The Osborne show goes wireless


19 Aug 2003

From its offices in Dublin’s Baggot Street, Osborne Recruitment last year placed over 1,000 people into permanent and temporary positions. Its 22 staff process literally thousands of resumes per week sent in as email attachments submitted in response to specific adverts or purely on speculation. A fast, wireless internet connection is helping it to manage the load.

“We would typically register a couple of hundred CVs per week,” says Gerard Murphy, Osborne Recruitment’s general manager (pictured). Depending on the position in question, he explains, they could represent only one fifth of the total number received. “With the multi-lingual work, we would get maybe 50 CVs before we would register one or two people simply because of the blanket nature of the advert. For instance, if we run an ad for a French-speaking customer service agent we may get hundreds of CVs, but since we are looking for a particular type of applicant we would go through them and make a selection. Then we might have other specific roles, for instance a solicitor, and all the CVs we receive would be registered.” A speedy internet connection is important, he says, simply from a productivity perspective more than anything else.

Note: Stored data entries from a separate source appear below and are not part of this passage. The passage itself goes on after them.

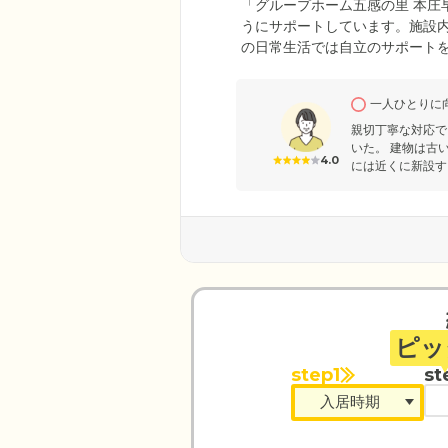
「グループホーム五感の里 本庄
うにサポートしています。施設内
の日常生活では自立のサポート
お一人おひとりのニーズに沿っ
けください。ご入居者様のこと
一人ひとりに
ュニケーションをとりながら、
親切丁寧な対応で
いた。 建物は古
4.0
には近くに新設す
ピッ
step1
st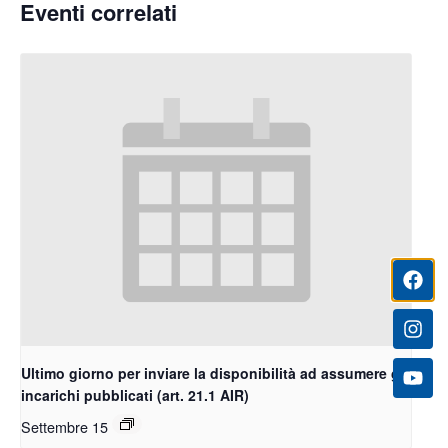
Eventi correlati
Ultimo giorno per inviare la disponibilità ad assumere gli
incarichi pubblicati (art. 21.1 AIR)
Settembre 15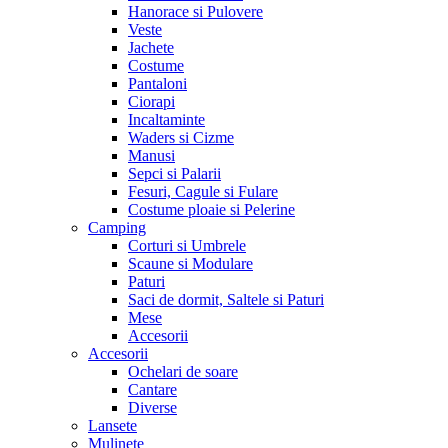
Hanorace si Pulovere
Veste
Jachete
Costume
Pantaloni
Ciorapi
Incaltaminte
Waders si Cizme
Manusi
Sepci si Palarii
Fesuri, Cagule si Fulare
Costume ploaie si Pelerine
Camping
Corturi si Umbrele
Scaune si Modulare
Paturi
Saci de dormit, Saltele si Paturi
Mese
Accesorii
Accesorii
Ochelari de soare
Cantare
Diverse
Lansete
Mulinete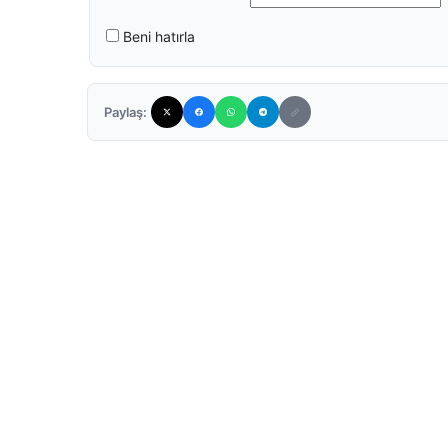
Beni hatırla
Paylaş: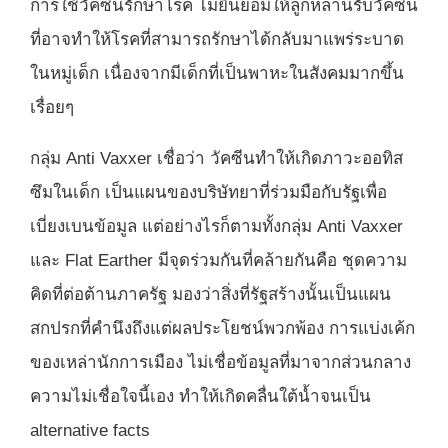
การใช้วัคซีนรักษาโรค ไม่ยินยอมให้ลูกหลานรับวัคซีน
ที่อาจทำให้โรคที่สามารถรักษาได้กลับมาแพร่ระบาด
ในหมู่เด็ก เนื่องจากมีเด็กที่เป็นพาหะในสังคมมากขึ้น
เรื่อยๆ
กลุ่ม Anti Vaxxer เชื่อว่า วัคซีนทำให้เกิดภาวะออทิส
ซึมในเด็ก เป็นแผนของบริษัทยาที่ร่วมมือกับรัฐเพื่อ
เบี่ยงเบนข้อมูล แต่อย่างไรก็ตามทั้งกลุ่ม Anti Vaxxer
และ Flat Earther มีจุดร่วมกันที่คล้ายกันคือ ชุดความ
คิดที่ต่อต้านภาครัฐ มองว่าสิ่งที่รัฐสร้างนั้นเป็นแผน
สกปรกที่คำนึงถึงแต่ผลประโยชน์พวกพ้อง การแบ่งเค้ก
ของเหล่านักการเมือง ไม่เชื่อข้อมูลที่มาจากส่วนกลาง
ความไม่เชื่อใจนี้เอง ทำให้เกิดคลื่นใต้น้ำจนเป็น
alternative facts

“Also, because those very email attachments tend to get processed here and sent on to our clients, we really need the quickest possible connection,” he adds.

While Eircom and other telecommunications providers are now making ADSL (asymmetric digital subscriber line) available in certain parts of the country, Osborne Recruitment has bypassed the traditional wired approach and gone for wireless instead.

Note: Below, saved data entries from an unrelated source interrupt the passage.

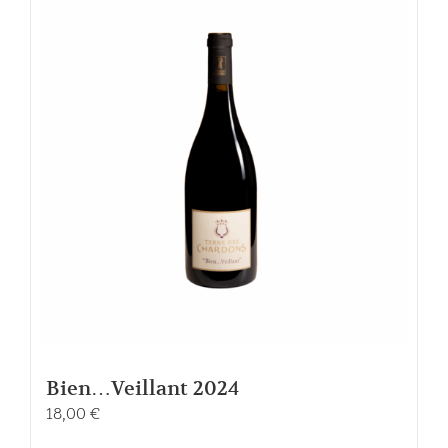
Bien…Veillant 2024
18,00
€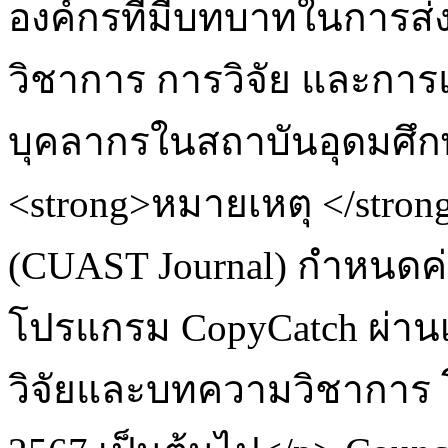
องค์กรที่มีบทบาทในการส
วิชาการ การวิจัย และการแ
บุคลากรในสถาบันอุดมศึก
<strong>หมายเหตุ </stro
(CUAST Journal) กำหนดค
โปรแกรม CopyCatch ผ่านเ
วิจัยและบทความวิชาการ โ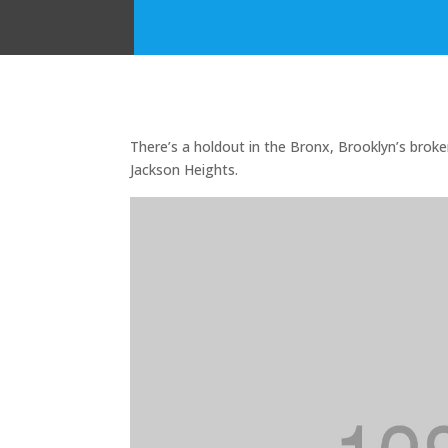
There’s a holdout in the Bronx, Brooklyn’s broken
Jackson Heights.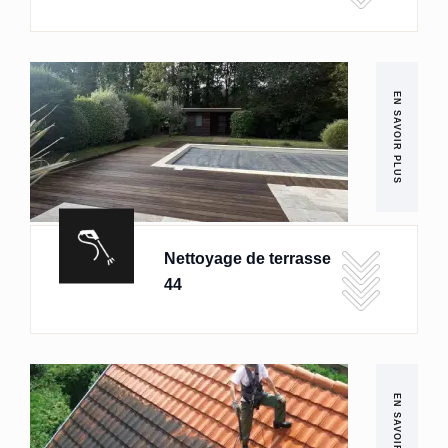
EN SAVOIR PLUS
Nettoyage de terrasse
44
EN SAVOIR PLUS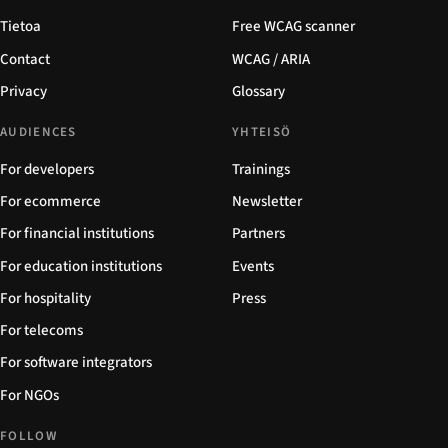
Tietoa
Free WCAG scanner
Contact
WCAG / ARIA
Privacy
Glossary
AUDIENCES
YHTEISÖ
For developers
Trainings
For ecommerce
Newsletter
For financial institutions
Partners
For education institutions
Events
For hospitality
Press
For telecoms
For software integrators
For NGOs
FOLLOW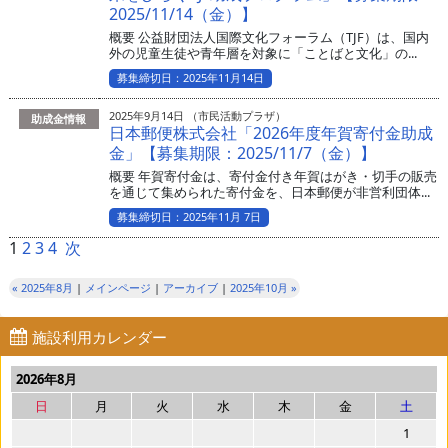
2025/11/14（金）】
概要 公益財団法人国際文化フォーラム（TJF）は、国内
外の児童生徒や青年層を対象に「ことばと文化」の...
募集締切日：2025年11月14日
2025年9月14日 （市民活動プラザ）
助成金情報
日本郵便株式会社「2026年度年賀寄付金助成
金」【募集期限：2025/11/7（金）】
概要 年賀寄付金は、寄付金付き年賀はがき・切手の販売
を通じて集められた寄付金を、日本郵便が非営利団体...
募集締切日：2025年11月 7日
1
2
3
4
次
« 2025年8月
|
メインページ
|
アーカイブ
|
2025年10月 »
施設利用カレンダー
2026年8月
日
月
火
水
木
金
土
1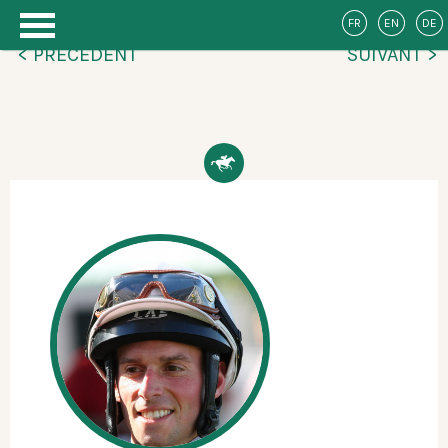
FR
EN
DE
< PRÉCÉDENT
SUIVANT >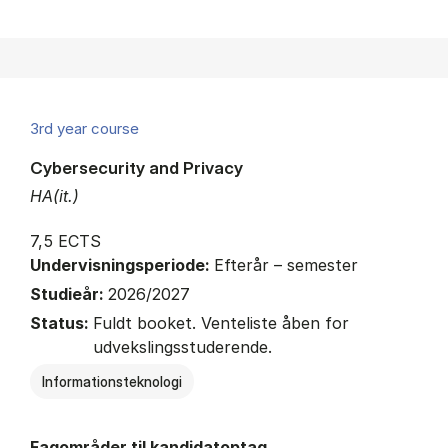
3rd year course
Cybersecurity and Privacy
HA(it.)
7,5 ECTS
Undervisningsperiode:
Efterår – semester
Studieår:
2026/2027
Status:
Fuldt booket. Venteliste åben for
udvekslingsstuderende.
Informationsteknologi
Fagområder til kandidatoptag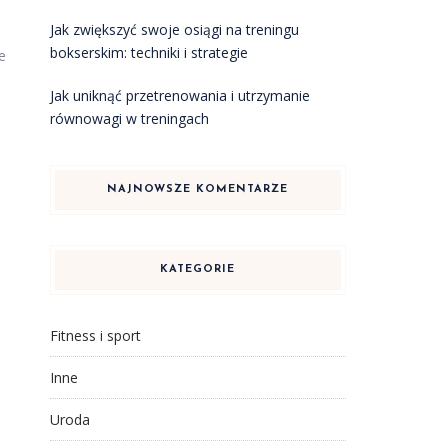
Jak zwiększyć swoje osiągi na treningu
bokserskim: techniki i strategie
e
Jak uniknąć przetrenowania i utrzymanie
równowagi w treningach
NAJNOWSZE KOMENTARZE
KATEGORIE
Fitness i sport
Inne
Uroda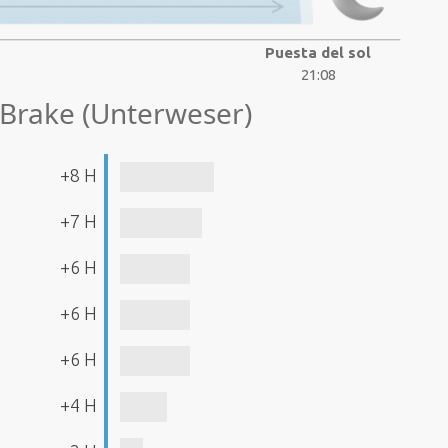
Puesta del sol
21:08
 Brake (Unterweser)
+8 H
+7 H
+6 H
+6 H
+6 H
+4 H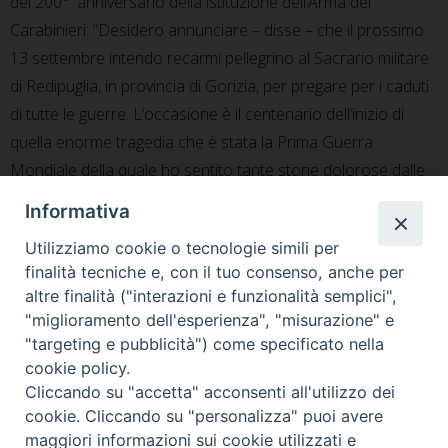
del 200° anniversario della istituzione dell’Arma dei
Carabinieri: “Desidero annunciare – disse – che il prossimo
13 settembre intendo recarmi pellegrino al Sacrario militare
di Redipuglia, in provincia di Gorizia, per pregare per i caduti
di tutte le guerre. L’occasione è il centenario dell’inizio di
quella enorme tragedia che è stata la Prima Guerra
Mondiale della quale ho sentito tante storie dolorose dalle
labbra di mio nonno, che l’ha fatta sul Piave…”.
Informativa
Utilizziamo cookie o tecnologie simili per
finalità tecniche e, con il tuo consenso, anche per
altre finalità ("interazioni e funzionalità semplici",
«
Libano: il grazie dei leader
Bicentenario dei Carabinieri:
"miglioramento dell'esperienza", "misurazione" e
religiosi del sud del Paese al
“Una presenza educativa fra i
"targeting e pubblicità") come specificato nella
Contingente italiano
cittadini”
»
cookie policy.
Cliccando su "accetta" acconsenti all'utilizzo dei
cookie. Cliccando su "personalizza" puoi avere
maggiori informazioni sui cookie utilizzati e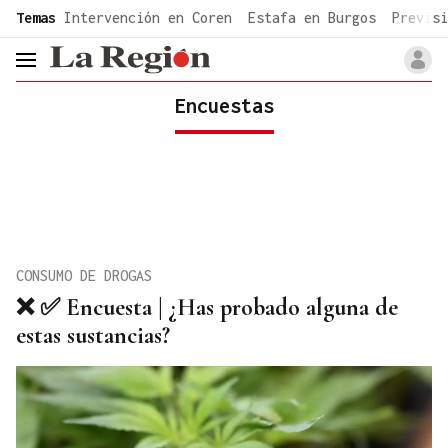
common.go-to-content
Temas
Intervención en Coren
Estafa en Burgos
Previsi
header.menu.open
Encuestas
CONSUMO DE DROGAS
❌ ✅ Encuesta | ¿Has probado alguna de
estas sustancias?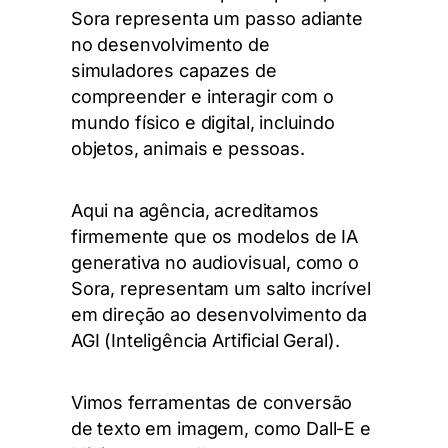
Sora representa um passo adiante
no desenvolvimento de
simuladores capazes de
compreender e interagir com o
mundo físico e digital, incluindo
objetos, animais e pessoas.
Aqui na agência, acreditamos
firmemente que os modelos de IA
generativa no audiovisual, como o
Sora, representam um salto incrível
em direção ao desenvolvimento da
AGI (Inteligência Artificial Geral).
Vimos ferramentas de conversão
de texto em imagem, como Dall-E e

The company uses Leap Broadband as its service provider. Owned by Charlie and Rory Ardagh, Leap Broadband uses unlicensed spectrum in the 2.5GHz band to provide a local loop independent of Eircom or indeed any other telco. A small antenna on the roof of the Osborne Recruitment building is oriented towards the nearest Leap base station. The antenna is connected to a small junction box in Osborne’s server room, which also connects to Osborne’s local area network giving internet access to all employees.

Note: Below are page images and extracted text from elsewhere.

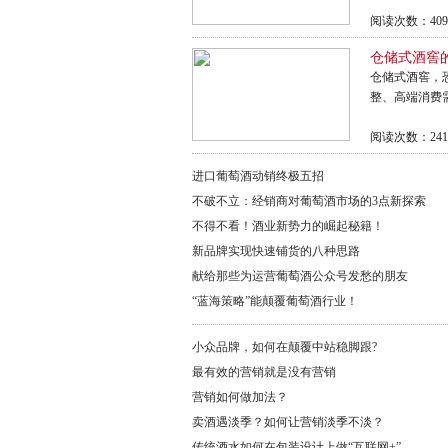
阅读次数：409
仓储式酒窖
仓储式酒窖，
整、高端消费
阅读次数：241
进口葡萄酒动销终极五招
不破不立：经销商对葡萄酒市场的3点新探索
不得不看！酒业新势力的崛起秘籍！
新品牌实现快速铺货的八种思路
献给那些为运营葡萄酒公众号发愁的朋友
“蓝海策略”能颠覆葡萄酒行业！
小众品牌，如何在颠覆中站稳脚跟?
最有效的营销就是没有营销
营销如何做加法？
卖酒遇淡季？如何让营销淡季不淡？
传统酒水如何在包装设计上做“互联网+”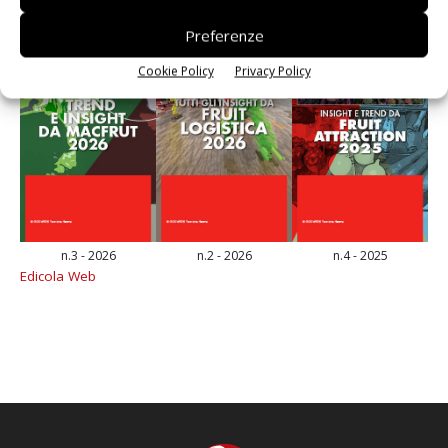
Preferenze
Cookie Policy
Privacy Policy
n.3 - 2026
n.2 - 2026
n.4 - 2025
Edicola Web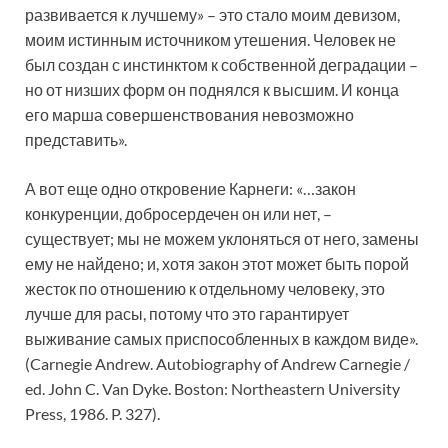
развивается к лучшему» – это стало моим девизом,
моим истинным источником утешения. Человек не
был создан с инстинктом к собственной деградации –
но от низших форм он поднялся к высшим. И конца
его марша совершенствования невозможно
представить».
А вот еще одно откровение Карнеги: «…закон
конкуренции, добросердечен он или нет, –
существует; мы не можем уклоняться от него, замены
ему не найдено; и, хотя закон этот может быть порой
жесток по отношению к отдельному человеку, это
лучше для расы, потому что это гарантирует
выживание самых приспособленных в каждом виде».
(Carnegie Andrew. Autobiography of Andrew Carnegie /
ed. John C. Van Dyke. Boston: Northeastern University
Press, 1986. P. 327).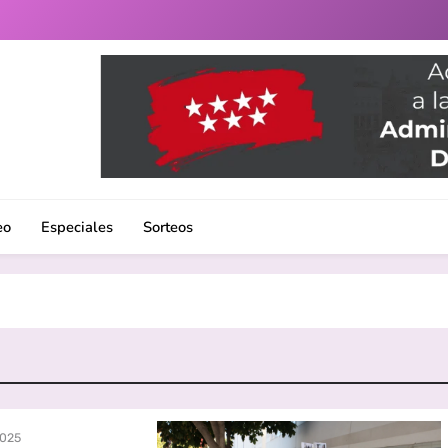
uenlabrada. Noticias, eventos culturales, gastronomía y un 
eo
Especiales
Sorteos
2025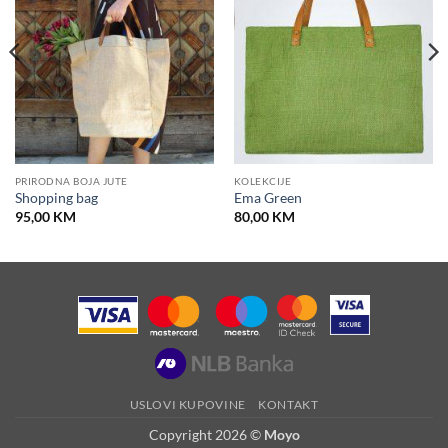
PRIRODNA BOJA JUTE
KOLEKCIJE
Shopping bag
Ema Green
95,00
KM
80,00
KM
USLOVI KUPOVINE
KONTAKT
Copyright 2026 ©
Moyo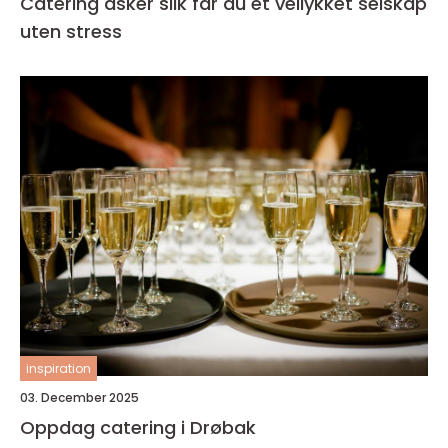
Catering asker slik får du et vellykket selskap
uten stress
inspiration
03. December 2025
Oppdag catering i Drøbak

“Any decision is made on the bases of best service, quality and price,” says Murphy. “Leap came in with a competitive price and obviously we took the risk to go wireless.”

Leap offers connections speeds of up to 2Mbps. “Speed wise, it is something like 10 times faster [than a dial-up connection],” says Murphy. “But we don’t look at how many times faster it is. We look at how effective it is in allowing us to do our business and it is very effective. Before we had it installed, there was the pain of getting a very large attachment stuck in the pipeline and everything behind it getting caught up.”

In addition to receiving CVs by email, Osborne’s recruitment agents also use dedicated CV search engines in Ireland and overseas to locate suitable candidates to meet client’s needs. These are downloaded and along with submitted CVs are stored on one of the company’s servers. “We have more than one server,” explains Murphy. “We have our data management software, Arithon, on one. That is a recruitment-specific database management system. We also have our normal file server where all the CVs are held. We have the ability to index across the two servers in order to run keyword searches and so on.”

The company also handles the payroll for approximately 150 temporary workers placed with clients. Payment is on the basis of weekly timesheets faxed in by the temps. But instead of going to a fax machine, the timesheets go to a fax server, which converts each fax to a graphic file that is then emailed to the payroll clerk.

Leap Broadband’s service differs from wired DSL services by the fact that it offers high-speed uploading as well as downloading. With such a symmetric internet connection in place, the company is now looking at telework solutions using an ASP version of the Arithon application. “This will give people flexibility in their working hours. They will be able to work from home part of the day and come into the office to do interviews. I think if we go down that road – and we’re not very far from that now – we’ll probably need to put broadband access into their homes. I think the price points now are economically viable,” says Murphy.

Until then, however, the symmetric connection is still proving useful. “We would receive more data than we send out, but it’s not enormously disproportionate. If we get 200 great CVs, then we send 200 CVs to the client,” he adds. The company also runs a comprehensive website, which is constantly being updated with new vacancies and testimonials. “The site is quite dynamic,” says Murphy. “We are always doing special promotions and so on. We actually put a lot of information on it so the symmetric feature is quite important.”

Overall, Murphy is quite happy with the technology. “It’s certainly one of those systems that, so far, has given us no problems at all and is just so much in our day-to-day business. We don’t need to understand the speed or the technology. It just solves our problems,” he concludes.